_THE PROBLEM_
In the material below, repeat only the lines from the one that holds "efficient and eco-friendly" through the final line, exactly as they stand.

_THE RECORDS_
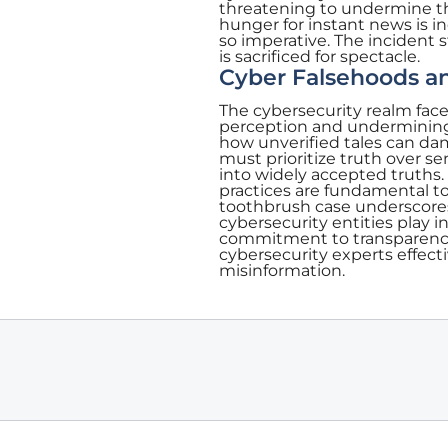
threatening to undermine th
hunger for instant news is i
so imperative. The incident 
is sacrificed for spectacle.
Cyber Falsehoods an
The cybersecurity realm faces
perception and undermining 
how unverified tales can dam
must prioritize truth over se
into widely accepted truths
practices are fundamental to
toothbrush case underscores 
cybersecurity entities play i
commitment to transparency, 
cybersecurity experts effecti
misinformation.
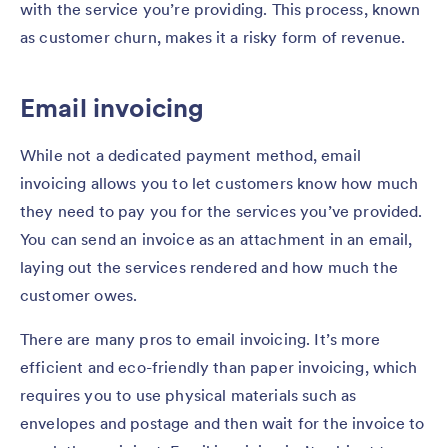
with the service you’re providing. This process, known
as customer churn, makes it a risky form of revenue.
Email invoicing
While not a dedicated payment method, email
invoicing allows you to let customers know how much
they need to pay you for the services you’ve provided.
You can send an invoice as an attachment in an email,
laying out the services rendered and how much the
customer owes.
There are many pros to email invoicing. It’s more
efficient and eco-friendly than paper invoicing, which
requires you to use physical materials such as
envelopes and postage and then wait for the invoice to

_RESPONSE TO THIS EXERCISE_
efficient and eco-friendly than paper invoicing, which
requires you to use physical materials such as
envelopes and postage and then wait for the invoice to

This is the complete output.